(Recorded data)

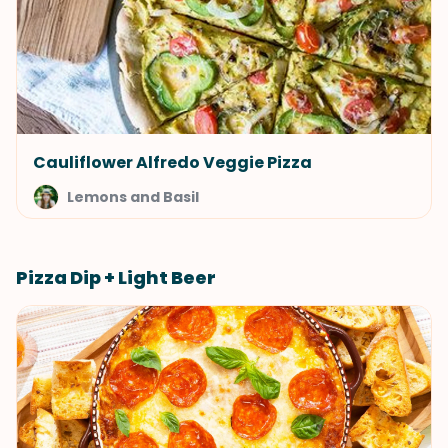
Cauliflower Alfredo Veggie Pizza
Lemons and Basil
Pizza Dip + Light Beer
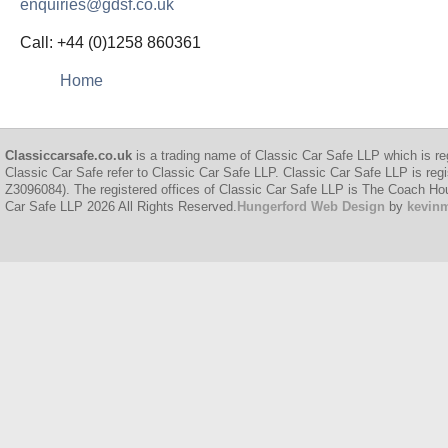
enquiries@gdsf.co.uk
Call: +44 (0)1258 860361
Home
Classiccarsafe.co.uk
is a trading name of Classic Car Safe LLP which is re
Classic Car Safe refer to Classic Car Safe LLP. Classic Car Safe LLP is regi
Z3096084). The registered offices of Classic Car Safe LLP is The Coach H
Car Safe LLP 2026 All Rights Reserved.
Hungerford Web Design
by
kevin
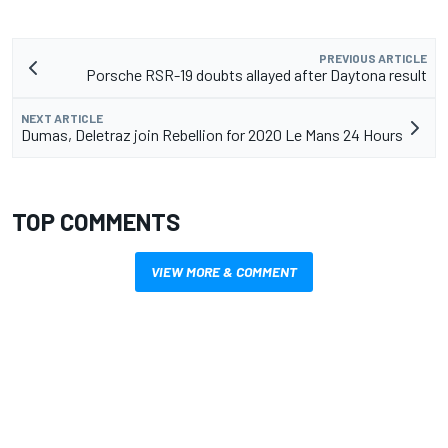
PREVIOUS ARTICLE
Porsche RSR-19 doubts allayed after Daytona result
NEXT ARTICLE
Dumas, Deletraz join Rebellion for 2020 Le Mans 24 Hours
TOP COMMENTS
VIEW MORE & COMMENT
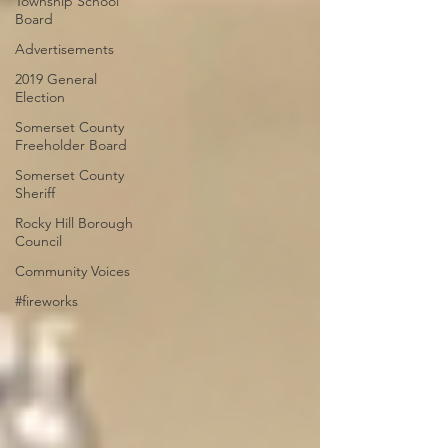
Township School
Board
Advertisements
2019 General
Election
Somerset County
Freeholder Board
Somerset County
Sheriff
Rocky Hill Borough
Council
Community Voices
#fireworks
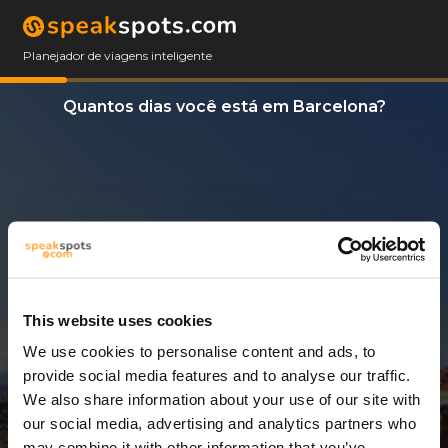
Planejador de viagens inteligente
Quantos dias você está em Barcelona?
This website uses cookies
We use cookies to personalise content and ads, to
3 Dias
provide social media features and to analyse our traffic.
We also share information about your use of our site with
our social media, advertising and analytics partners who
may combine it with other information that you’ve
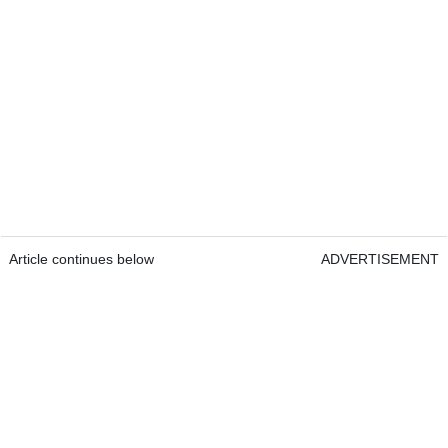
Article continues below
ADVERTISEMENT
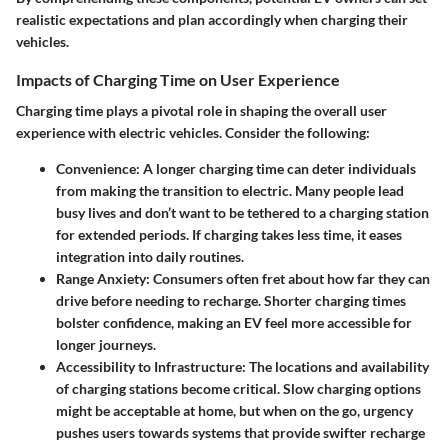
realistic expectations and plan accordingly when charging their
vehicles.
Impacts of Charging Time on User Experience
Charging time plays a pivotal role in shaping the overall user
experience with electric vehicles. Consider the following:
Convenience
: A longer charging time can deter individuals
from making the transition to electric. Many people lead
busy lives and don’t want to be tethered to a charging station
for extended periods. If charging takes less time, it eases
integration into daily routines.
Range Anxiety
: Consumers often fret about how far they can
drive before needing to recharge. Shorter charging times
bolster confidence, making an EV feel more accessible for
longer journeys.
Accessibility to Infrastructure
: The locations and availability
of charging stations become critical. Slow charging options
might be acceptable at home, but when on the go, urgency
pushes users towards systems that provide swifter recharge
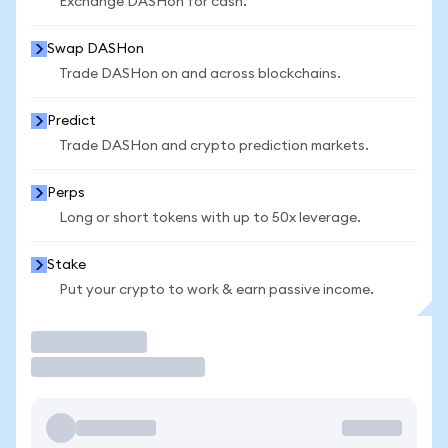
Exchange DASHon for cash.
Swap DASHon
Trade DASHon on and across blockchains.
Predict
Trade DASHon and crypto prediction markets.
Perps
Long or short tokens with up to 50x leverage.
Stake
Put your crypto to work & earn passive income.
Trade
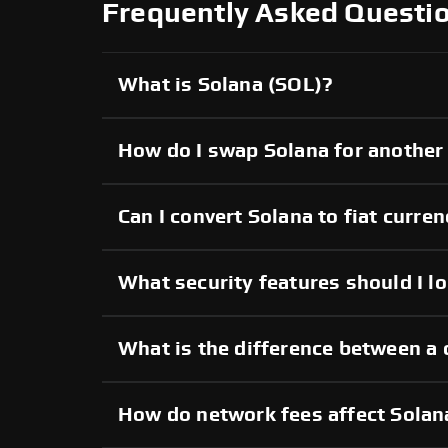
Frequently Asked Questi
What is Solana (SOL)?
How do I swap Solana for another
Can I convert Solana to fiat curre
What security features should I l
What is the difference between a 
How do network fees affect Solan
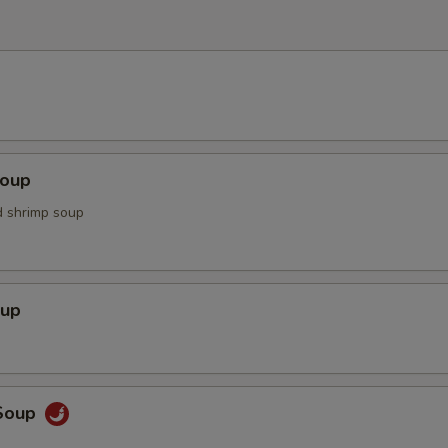
Soup
d shrimp soup
oup
Soup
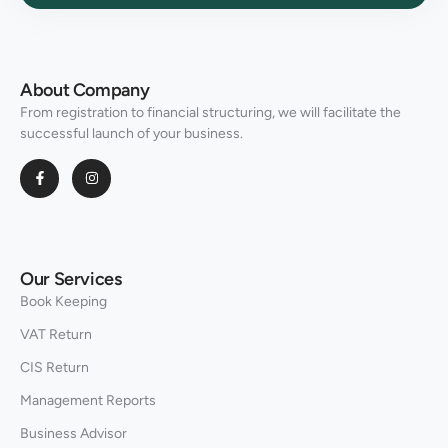
About Company
From registration to financial structuring, we will facilitate the
successful launch of your business.
Our Services
Book Keeping
VAT Return
CIS Return
Management Reports
Business Advisor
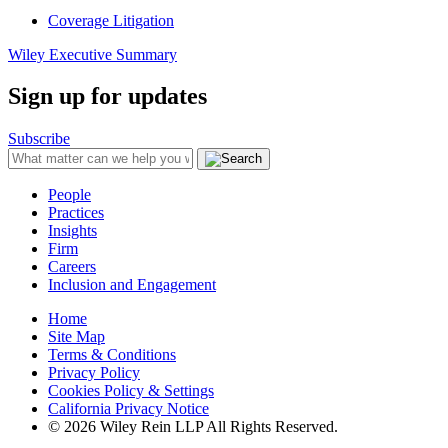
Coverage Litigation
Wiley Executive Summary
Sign up for updates
Subscribe
People
Practices
Insights
Firm
Careers
Inclusion and Engagement
Home
Site Map
Terms & Conditions
Privacy Policy
Cookies Policy & Settings
California Privacy Notice
© 2026 Wiley Rein LLP All Rights Reserved.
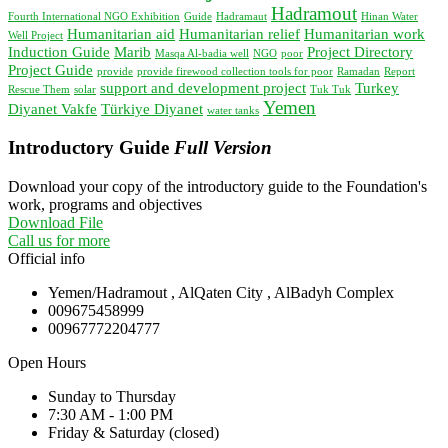
Hadramout
Fourth International NGO Exhibition
Guide
Hadramaut
Hinan Water
Humanitarian aid
Humanitarian relief
Humanitarian work
Well Project
Induction Guide
Marib
Project Directory
Masqa Al-badia well
NGO
poor
Project Guide
provide
provide firewood collection tools for poor
Ramadan
Report
support and development project
Turkey
Rescue Them
solar
Tuk Tuk
Yemen
Diyanet Vakfe
Türkiye Diyanet
water tanks
Introductory Guide
Full Version
Download your copy of the introductory guide to the Foundation's
work, programs and objectives
Download File
Call us for more
Official info
Yemen/Hadramout , AlQaten City , AlBadyh Complex
009675458999
00967772204777
Open Hours
Sunday to Thursday
7:30 AM - 1:00 PM
Friday & Saturday (closed)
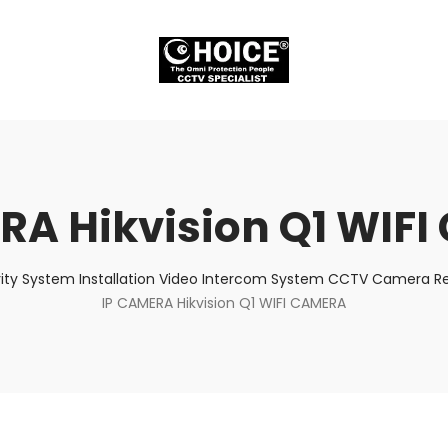
RA Hikvision Q1 WIF
ity System Installation Video Intercom System CCTV Camera Rep
IP CAMERA Hikvision Q1 WIFI CAMERA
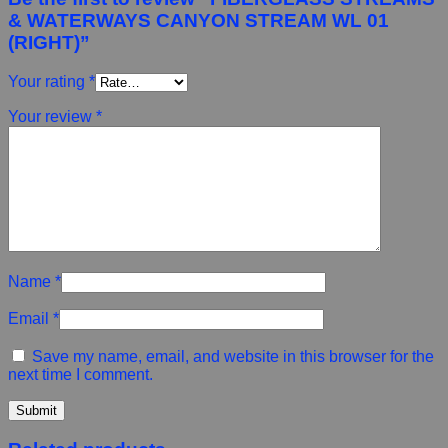
& WATERWAYS CANYON STREAM WL 01
(RIGHT)”
Your rating
*
Your review
*
Name
*
Email
*
Save my name, email, and website in this browser for the
next time I comment.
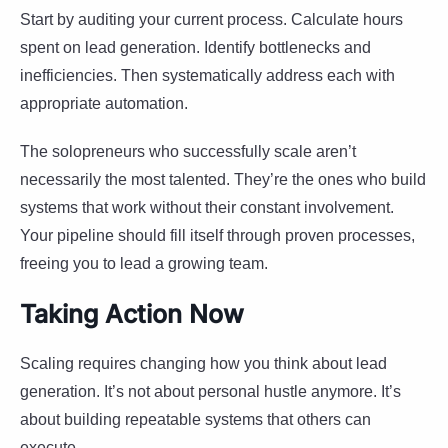
Start by auditing your current process. Calculate hours
spent on lead generation. Identify bottlenecks and
inefficiencies. Then systematically address each with
appropriate automation.
The solopreneurs who successfully scale aren’t
necessarily the most talented. They’re the ones who build
systems that work without their constant involvement.
Your pipeline should fill itself through proven processes,
freeing you to lead a growing team.
Taking Action Now
Scaling requires changing how you think about lead
generation. It’s not about personal hustle anymore. It’s
about building repeatable systems that others can
execute.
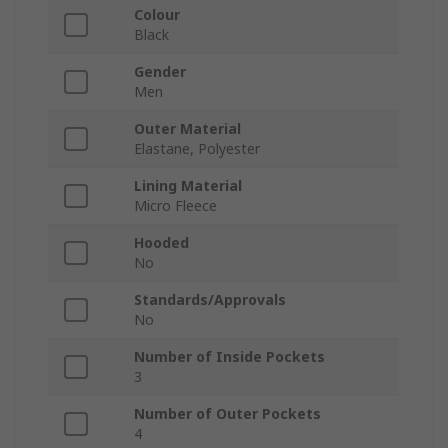
Colour
Black
Gender
Men
Outer Material
Elastane, Polyester
Lining Material
Micro Fleece
Hooded
No
Standards/Approvals
No
Number of Inside Pockets
3
Number of Outer Pockets
4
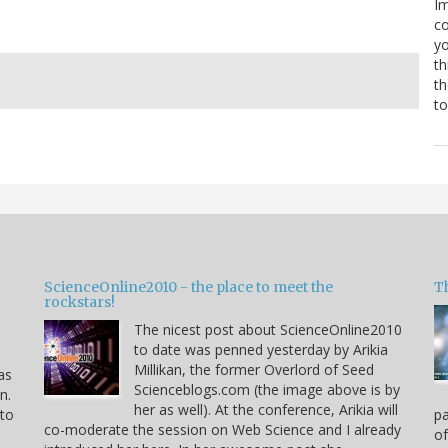
Im
co
yo
th
th
to
ScienceOnline2010 - the place to meet the
T
rockstars!
The nicest post about ScienceOnline2010
to date was penned yesterday by Arikia
Millikan, the former Overlord of Seed
as
Scienceblogs.com (the image above is by
n.
her as well). At the conference, Arikia will
 to
pa
co-moderate the session on Web Science and I already
of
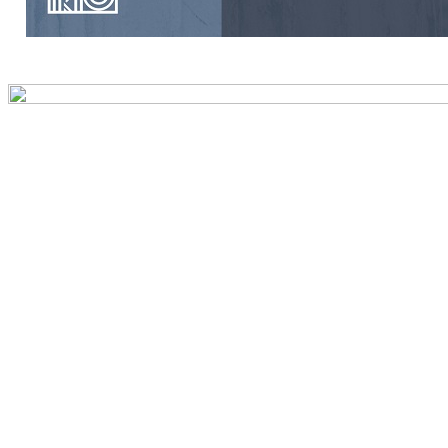
Preview first page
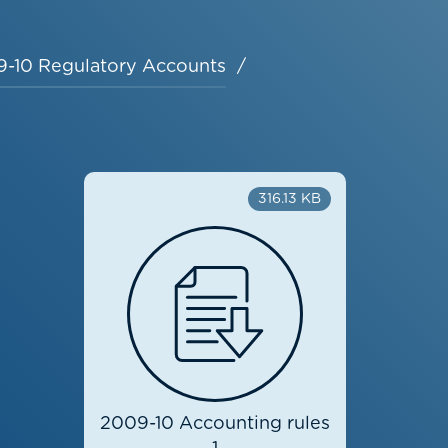
-10 Regulatory Accounts
316.13 KB
2009-10 Accounting rules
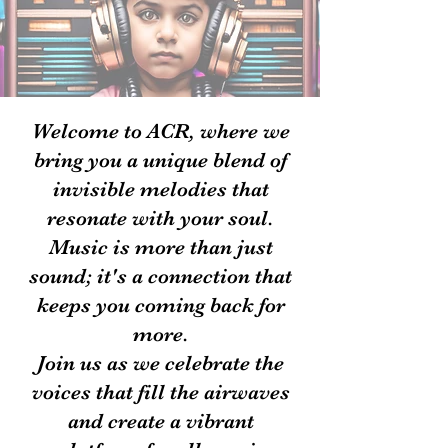
Welcome to ACR, where we
bring you a unique blend of
invisible melodies that
resonate with your soul.
Music is more than just
sound; it's a connection that
keeps you coming back for
more.
Join us as we celebrate the
voices that fill the airwaves
and create a vibrant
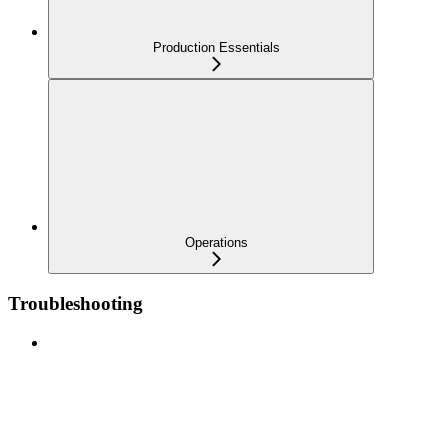
Production Essentials
Operations
Troubleshooting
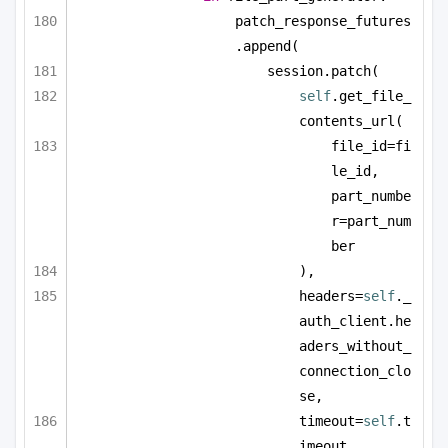
patch_response_futures
.append(
session.patch(
self
.get_file_
contents_url(
file_id=fi
le_id, 
part_numbe
r=part_num
ber
),
headers=
self
._
auth_client.he
aders_without_
connection_clo
se,
timeout=
self
.t
imeout,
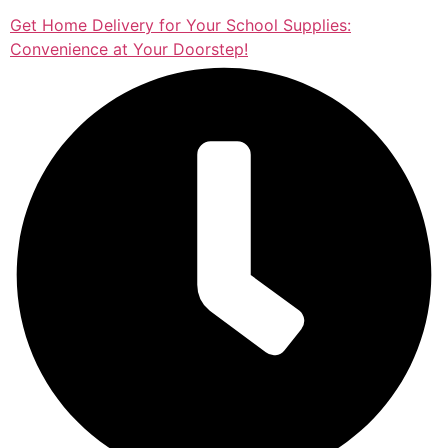
Get Home Delivery for Your School Supplies:
Convenience at Your Doorstep!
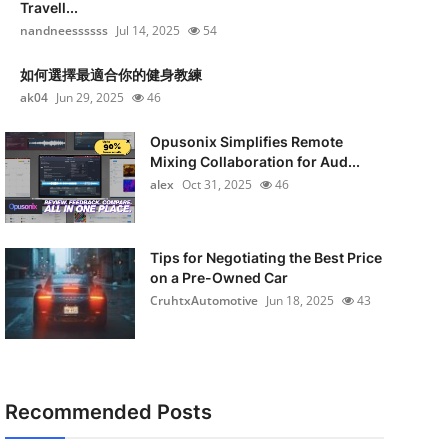
Travell...
nandneessssss
Jul 14, 2025
54
如何選擇最適合你的健身教練
ak04
Jun 29, 2025
46
Opusonix Simplifies Remote
Mixing Collaboration for Aud...
alex
Oct 31, 2025
46
Tips for Negotiating the Best Price
on a Pre-Owned Car
CruhtxAutomotive
Jun 18, 2025
43
Recommended Posts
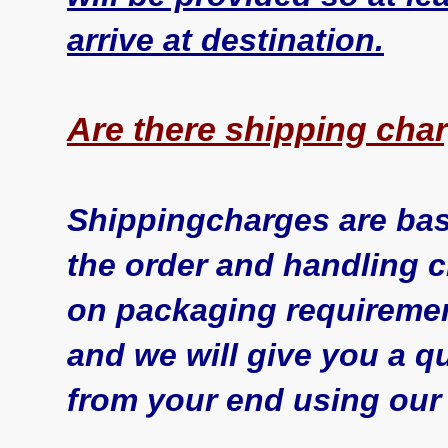
arrive at destination.
Are there shipping cha
Shippingcharges are bas
the order and handling 
on packaging requiremen
and we will give you a qu
from your end using our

WHAT IS NEEDED - Check the data for the word "Outer" and pull out the lines that have it.

WRITTEN RESPONSE -
Outer Material
Number of Outer Pockets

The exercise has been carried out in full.